= WHAT YOU HAVE TO DO =
A letter-for-letter copy of the listing is required, with no pictures in it.

= GIVEN DATA =
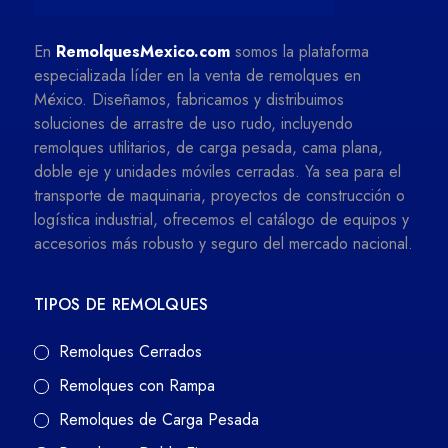
En
RemolquesMexico.com
somos la plataforma
especializada líder en la venta de remolques en
México. Diseñamos, fabricamos y distribuimos
soluciones de arrastre de uso rudo, incluyendo
remolques utilitarios, de carga pesada, cama plana,
doble eje y unidades móviles cerradas. Ya sea para el
transporte de maquinaria, proyectos de construcción o
logística industrial, ofrecemos el catálogo de equipos y
accesorios más robusto y seguro del mercado nacional.
TIPOS DE REMOLQUES
Remolques Cerrados
Remolques con Rampa
Remolques de Carga Pesada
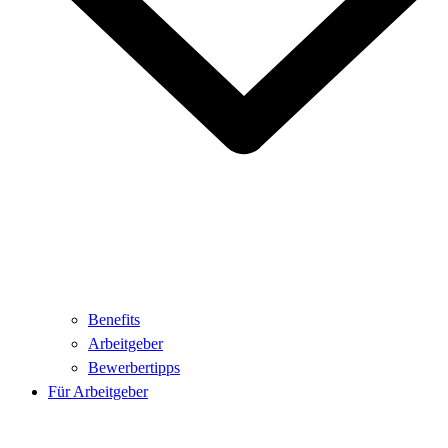
Benefits
Arbeitgeber
Bewerbertipps
Für Arbeitgeber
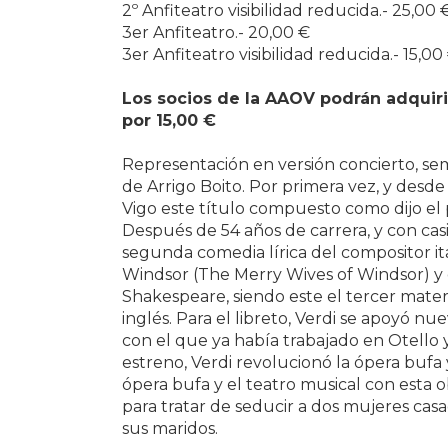
2º Anfiteatro visibilidad reducida.- 25,00 
3er Anfiteatro.- 20,00 €
3er Anfiteatro visibilidad reducida.- 15,00
Los socios de la AAOV podrán adquirir
por 15,00 €
Representación en versión concierto, sem
de Arrigo Boito. Por primera vez, y desde
Vigo este título compuesto como dijo el p
Después de 54 años de carrera, y con casi
segunda comedia lírica del compositor it
Windsor (The Merry Wives of Windsor) y 
Shakespeare, siendo este el tercer mate
inglés. Para el libreto, Verdi se apoyó n
con el que ya había trabajado en Otello 
estreno, Verdi revolucionó la ópera bufa 
ópera bufa y el teatro musical con esta o
para tratar de seducir a dos mujeres cas
sus maridos.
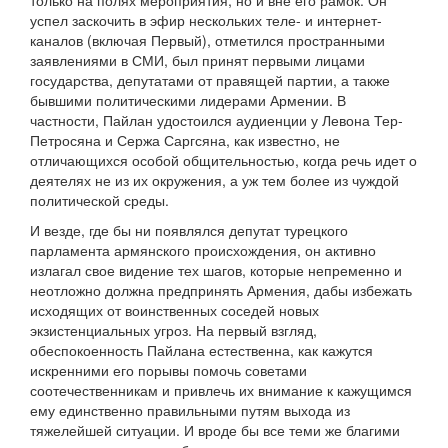
только на полях мероприятия, но и вне его рамок. Он
успел заскочить в эфир нескольких теле- и интернет-
каналов (включая Первый), отметился пространными
заявлениями в СМИ, был принят первыми лицами
государства, депутатами от правящей партии, а также
бывшими политическими лидерами Армении. В
частности, Пайлан удостоился аудиенции у Левона Тер-
Петросяна и Сержа Саргсяна, как известно, не
отличающихся особой общительностью, когда речь идет о
деятелях не из их окружения, а уж тем более из чуждой
политической среды.
И везде, где бы ни появлялся депутат турецкого
парламента армянского происхождения, он активно
излагал свое видение тех шагов, которые непременно и
неотложно должна предпринять Армения, дабы избежать
исходящих от воинственных соседей новых
экзистенциальных угроз. На первый взгляд,
обеспокоенность Пайлана естественна, как кажутся
искренними его порывы помочь советами
соотечественникам и привлечь их внимание к кажущимся
ему единственно правильными путям выхода из
тяжелейшей ситуации. И вроде бы все теми же благими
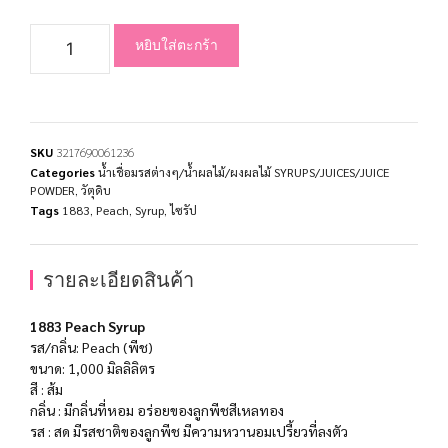
หยิบใส่ตะกร้า
SKU
3217690061236
Categories
น้ำเชื่อมรสต่างๆ/น้ำผลไม้/ผงผลไม้ SYRUPS/JUICES/JUICE
POWDER
,
วัตุดิบ
Tags
1883
,
Peach
,
Syrup
,
ไซรัป
รายละเอียดสินค้า
1883 Peach Syrup
รส/กลิ่น: Peach (พีช)
ขนาด: 1,000 มิลลิลิตร
สี : ส้ม
กลิ่น : มีกลิ่นที่หอม อร่อยของลูกพีชสีเหลทอง
รส : สด มีรสชาติของลูกพีช มีความหวานอมเปรี้ยวที่ลงตัว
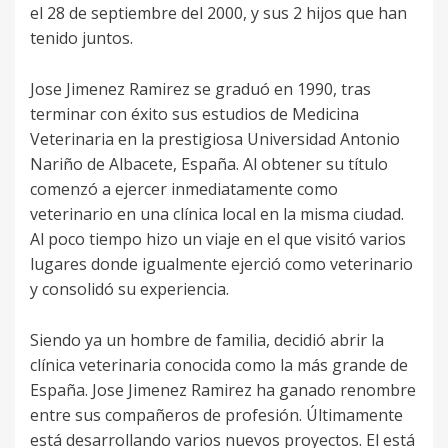
el 28 de septiembre del 2000, y sus 2 hijos que han
tenido juntos.
Jose Jimenez Ramirez se graduó en 1990, tras
terminar con éxito sus estudios de Medicina
Veterinaria en la prestigiosa Universidad Antonio
Nariño de Albacete, España. Al obtener su título
comenzó a ejercer inmediatamente como
veterinario en una clínica local en la misma ciudad.
Al poco tiempo hizo un viaje en el que visitó varios
lugares donde igualmente ejerció como veterinario
y consolidó su experiencia.
Siendo ya un hombre de familia, decidió abrir la
clínica veterinaria conocida como la más grande de
España. Jose Jimenez Ramirez ha ganado renombre
entre sus compañeros de profesión. Últimamente
está desarrollando varios nuevos proyectos. El está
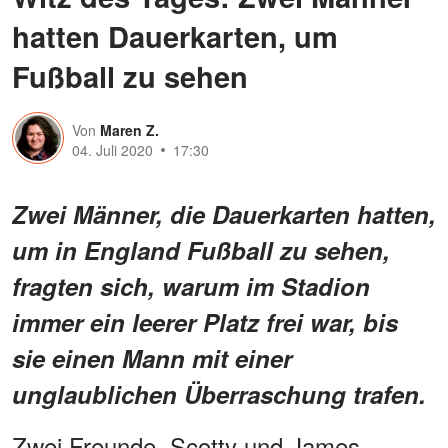
hatten Dauerkarten, um
Fußball zu sehen
Von
Maren Z.
04. Juli 2020
17:30
Zwei Männer, die Dauerkarten hatten,
um in England Fußball zu sehen,
fragten sich, warum im Stadion
immer ein leerer Platz frei war, bis
sie einen Mann mit einer
unglaublichen Überraschung trafen.
Zwei Freunde, Scotty und James,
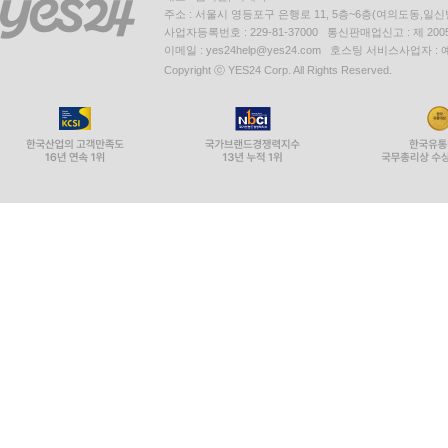
주소 : 서울시 영등포구 은행로 11, 5층~6층(여의도동,일신
사업자등록번호 : 229-81-37000 통신판매업신고 : 제 200
이메일 : yes24help@yes24.com 호스팅 서비스사업자 :
Copyright ⓒ YES24 Corp. All Rights Reserved.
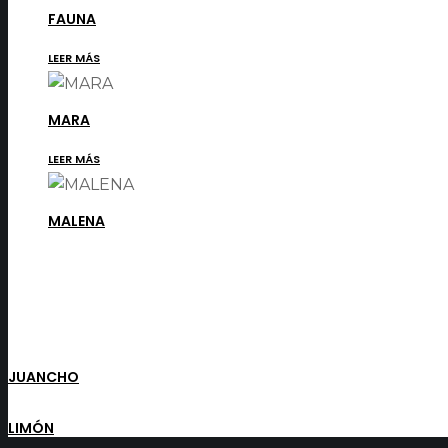
FAUNA
LEER MÁS
MARA
LEER MÁS
MALENA
JUANCHO
LIMÓN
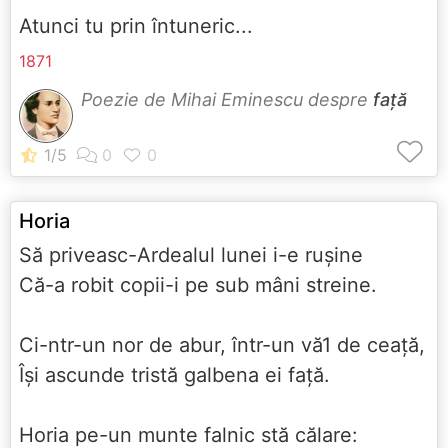
Atunci tu prin întuneric...
1871
Poezie de Mihai Eminescu despre
față
Horia
Să priveasc-Ardealul lunei i-e ruşine
Că-a robit copii-i pe sub mâni streine.
Ci-ntr-un nor de abur, într-un vă1 de ceaţă,
Îşi ascunde tristă galbena ei faţă.
Horia pe-un munte falnic stă călare:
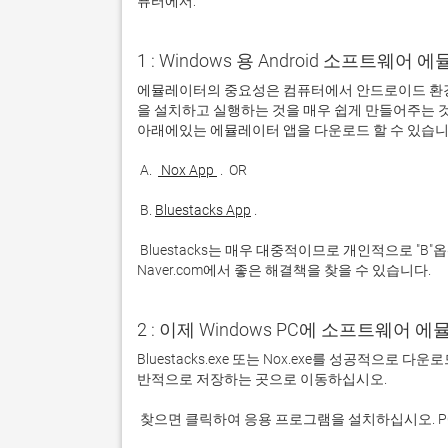
퓨터에서:
1 : Windows 용 Android 소프트웨
에뮬레이터의 중요성은 컴퓨터에서 안드로이드 환경
을 설치하고 실행하는 것을 매우 쉽게 만들어주는 것
 A. 
 Nox App 
 B. 
Bluestacks App
 Bluestacks는 매우 대중적이므로 개인적으로 "B"옵션을 사용하는 것이 좋습니다. 문제가 발생하면 Google 또는 
Naver.com에서 좋은 해결책을 찾을 수 있습니다. 
2 : 이제 Windows PC에 소프트웨어 
Bluestacks.exe 또는 Nox.exe를 성공적으로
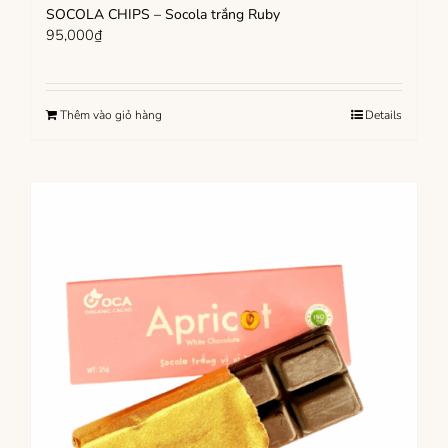
SOCOLA CHIPS – Socola trắng Ruby
95,000
₫
Thêm vào giỏ hàng
Details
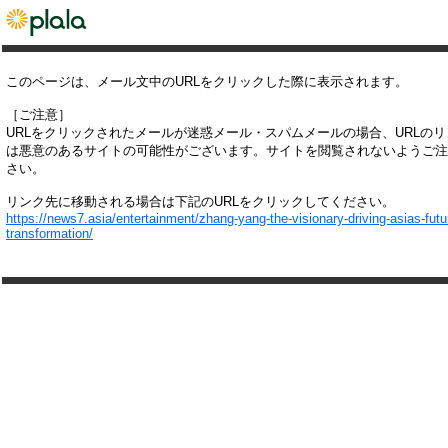
このページは、メール文中のURLをクリックした際に表示されます。
［ご注意］
URLをクリックされたメールが迷惑メール・スパムメールの場合、URLの
は悪意のあるサイトの可能性がございます。サイトを閲覧されないようご注
さい。
リンク先に移動される場合は下記のURLをクリックしてください。
https://news7.asia/entertainment/zhang-yang-the-visionary-driving-asias-futu
transformation/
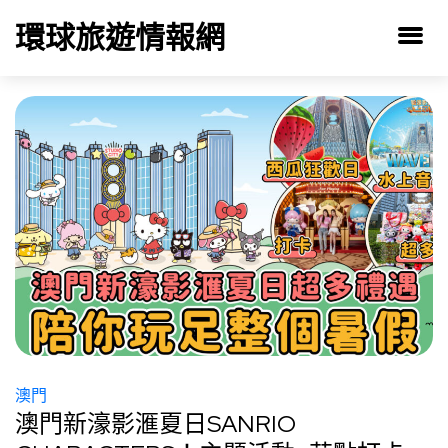
環球旅遊情報網
澳門
澳門新濠影滙夏日SANRIO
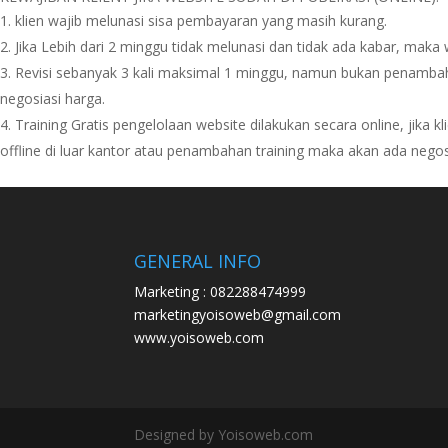
klien wajib melunasi sisa pembayaran yang masih kurang.
Jika Lebih dari 2 minggu tidak melunasi dan tidak ada kabar, maka 
Revisi sebanyak 3 kali maksimal 1 minggu, namun bukan penambahan
negosiasi harga.
Training Gratis pengelolaan website dilakukan secara online, jika k
offline di luar kantor atau penambahan training maka akan ada negos
GENERAL INFO
Marketing : 082288474999
marketingyoisoweb@gmail.com
www.yoisoweb.com
Designed by Yoisoweb.com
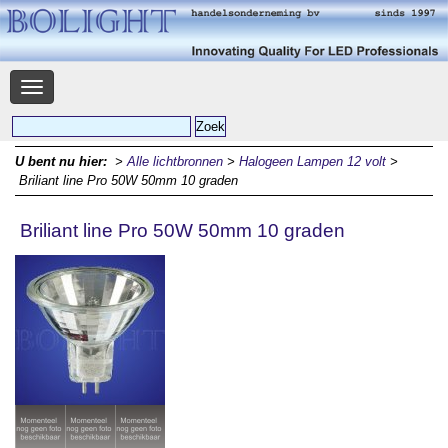
Navigatie
U bent nu hier:
>
Alle lichtbronnen
>
Halogeen Lampen 12 volt
>
Briliant line Pro 50W 50mm 10 graden
Briliant line Pro 50W 50mm 10 graden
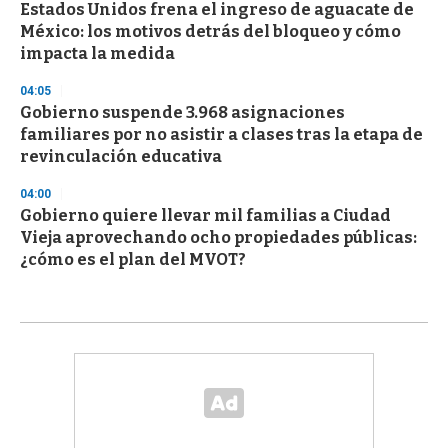
Estados Unidos frena el ingreso de aguacate de
México: los motivos detrás del bloqueo y cómo
impacta la medida
04:05
Gobierno suspende 3.968 asignaciones
familiares por no asistir a clases tras la etapa de
revinculación educativa
04:00
Gobierno quiere llevar mil familias a Ciudad
Vieja aprovechando ocho propiedades públicas:
¿cómo es el plan del MVOT?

= PROBLEM SOLUTION =
En
RemolquesMexico.com
somos la plataforma
especializada líder en la venta de remolques en
México. Diseñamos, fabricamos y distribuimos
soluciones de arrastre de uso rudo, incluyendo
remolques utilitarios, de carga pesada, cama plana,
doble eje y unidades móviles cerradas. Ya sea para el
transporte de maquinaria, proyectos de construcción o
logística industrial, ofrecemos el catálogo de equipos y
accesorios más robusto y seguro del mercado nacional.
TIPOS DE REMOLQUES
Remolques Cerrados
Remolques con Rampa
Remolques de Carga Pesada
Benefits
Arbeitgeber
Bewerbertipps
Für Arbeitgeber
2º Anfiteatro visibilidad reducida.- 25,00 
3er Anfiteatro.- 20,00 €
3er Anfiteatro visibilidad reducida.- 15,00
Los socios de la AAOV podrán adquirir
por 15,00 €
Representación en versión concierto, sem
de Arrigo Boito. Por primera vez, y desde
Vigo este título compuesto como dijo el p
Después de 54 años de carrera, y con casi
segunda comedia lírica del compositor it
Windsor (The Merry Wives of Windsor) y 
Shakespeare, siendo este el tercer mate
inglés. Para el libreto, Verdi se apoyó n
con el que ya había trabajado en Otello 
estreno, Verdi revolucionó la ópera bufa 
ópera bufa y el teatro musical con esta o
para tratar de seducir a dos mujeres cas
sus maridos.
только на полях мероприятия, но и вне его рамок. Он
успел заскочить в эфир нескольких теле- и интернет-
каналов (включая Первый), отметился пространными
заявлениями в СМИ, был принят первыми лицами
государства, депутатами от правящей партии, а также
бывшими политическими лидерами Армении. В
частности, Пайлан удостоился аудиенции у Левона Тер-
Петросяна и Сержа Саргсяна, как известно, не
отличающихся особой общительностью, когда речь идет о
деятелях не из их окружения, а уж тем более из чуждой
политической среды.
И везде, где бы ни появлялся депутат турецкого
парламента армянского происхождения, он активно
излагал свое видение тех шагов, которые непременно и
неотложно должна предпринять Армения, дабы избежать
исходящих от воинственных соседей новых
экзистенциальных угроз. На первый взгляд,
обеспокоенность Пайлана естественна, как кажутся
искренними его порывы помочь советами
соотечественникам и привлечь их внимание к кажущимся
ему единственно правильными путям выхода из
тяжелейшей ситуации. И вроде бы все теми же благими
หยิบใส่ตะกร้า
SKU
3217690061236
Categories
น้ำเชื่อมรสต่างๆ/น้ำผลไม้/ผงผลไม้ SYRUPS/JUICES/JUICE
POWDER
,
วัตุดิบ
Tags
1883
,
Peach
,
Syrup
,
ไซรัป
รายละเอียดสินค้า
1883 Peach Syrup
รส/กลิ่น: Peach (พีช)
ขนาด: 1,000 มิลลิลิตร
สี : ส้ม
กลิ่น : มีกลิ่นที่หอม อร่อยของลูกพีชสีเหลทอง
รส : สด มีรสชาติของลูกพีช มีความหวานอมเปรี้ยวที่ลงตัว
el 28 de septiembre del 2000, y sus 2 hijos que han
tenido juntos.
Jose Jimenez Ramirez se graduó en 1990, tras
terminar con éxito sus estudios de Medicina
Veterinaria en la prestigiosa Universidad Antonio
Nariño de Albacete, España. Al obtener su título
comenzó a ejercer inmediatamente como
veterinario en una clínica local en la misma ciudad.
Al poco tiempo hizo un viaje en el que visitó varios
lugares donde igualmente ejerció como veterinario
y consolidó su experiencia.
Siendo ya un hombre de familia, decidió abrir la
clínica veterinaria conocida como la más grande de
España. Jose Jimenez Ramirez ha ganado renombre
entre sus compañeros de profesión. Últimamente
está desarrollando varios nuevos proyectos. El está
hatten Dauerkarten, um
Fußball zu sehen
Von
Maren Z.
04. Juli 2020
17:30
Zwei Männer, die Dauerkarten hatten,
um in England Fußball zu sehen,
fragten sich, warum im Stadion
immer ein leerer Platz frei war, bis
sie einen Mann mit einer
unglaublichen Überraschung trafen.
Zwei Freunde, Scotty und James,
주소 : 서울시 영등포구 은행로 11, 5층~6층(여의도동,일신
사업자등록번호 : 229-81-37000 통신판매업신고 : 제 200
이메일 : yes24help@yes24.com 호스팅 서비스사업자 :
Copyright ⓒ YES24 Corp. All Rights Reserved.
FAUNA
LEER MÁS
MARA
LEER MÁS
MALENA
JUANCHO
LIMÓN
Atunci tu prin întuneric...
1871
Poezie de Mihai Eminescu despre
față
Horia
Să priveasc-Ardealul lunei i-e ruşine
Că-a robit copii-i pe sub mâni streine.
Ci-ntr-un nor de abur, într-un vă1 de ceaţă,
Îşi ascunde tristă galbena ei faţă.
Horia pe-un munte falnic stă călare:
퓨터에서:
1 : Windows 용 Android 소프트웨
에뮬레이터의 중요성은 컴퓨터에서 안드로이드 환경
을 설치하고 실행하는 것을 매우 쉽게 만들어주는 것
 A. 
 Nox App 
 B. 
Bluestacks App
 Bluestacks는 매우 대중적이므로 개인적으로 "B"옵션을 사용하는 것이 좋습니다. 문제가 발생하면 Google 또는 
Naver.com에서 좋은 해결책을 찾을 수 있습니다. 
2 : 이제 Windows PC에 소프트웨어 
Bluestacks.exe 또는 Nox.exe를 성공적으로
SOCOLA CHIPS – Socola trắng Ruby
95,000
₫
Thêm vào giỏ hàng
Details
このページは、メール文中のURLをクリックした際に表示されます。
［ご注意］
URLをクリックされたメールが迷惑メール・スパムメールの場合、URLの
は悪意のあるサイトの可能性がございます。サイトを閲覧されないようご注
さい。
リンク先に移動される場合は下記のURLをクリックしてください。
https://news7.asia/entertainment/zhang-yang-the-visionary-driving-asias-futu
transformation/
環球旅遊情報網
澳門
澳門新濠影滙夏日SANRIO
klien wajib melunasi sisa pembayaran yang masih kurang.
Jika Lebih dari 2 minggu tidak melunasi dan tidak ada kabar, maka 
Revisi sebanyak 3 kali maksimal 1 minggu, namun bukan penambahan
negosiasi harga.
Training Gratis pengelolaan website dilakukan secara online, jika k
offline di luar kantor atau penambahan training maka akan ada negos
GENERAL INFO
Marketing : 082288474999
marketingyoisoweb@gmail.com
www.yoisoweb.com
Designed by Yoisoweb.com
Navigatie
U bent nu hier:
>
Alle lichtbronnen
>
Halogeen Lampen 12 volt
>
Briliant line Pro 50W 50mm 10 graden
Briliant line Pro 50W 50mm 10 graden
Estados Unidos frena el ingreso de aguacate de
México: los motivos detrás del bloqueo y cómo
impacta la medida
04:05
Gobierno suspende 3.968 asignaciones
familiares por no asistir a clases tras la etapa de
revinculación educativa
04:00
Gobierno quiere llevar mil familias a Ciudad
Vieja aprovechando ocho propiedades públicas:
¿cómo es el plan del MVOT?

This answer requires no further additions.